### Work instructions
In the data, find each line where the word "العامة" appears and list that line.

Top of Available data

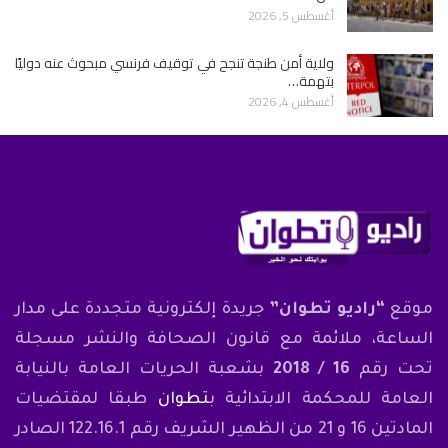
أغسطس 5, 2026
ولاية أمن طنجة تنجح في توقيف فرنسي مبحوث عنه دوليًا
بتهمة…
أغسطس 4, 2026
موقع
“راديو تطوان”
جريدة إلكترونية متجددة على مدار
الساعة، ملائمة مع قانون الصحافة والنشر مسجلة
تحت رقم
16 / 2018
بشعبة الحريات العامة بالنيابة
العامة للمحكمة الابتدائية ب
تطوان
طبقا لمقتضيات
المادتين 16 و 21 من الظهير الشريف رقم 122.16.1 الصادر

Bottom of Available data

### Answer to this exercise
بشعبة الحريات العامة بالنيابة
العامة للمحكمة الابتدائية ب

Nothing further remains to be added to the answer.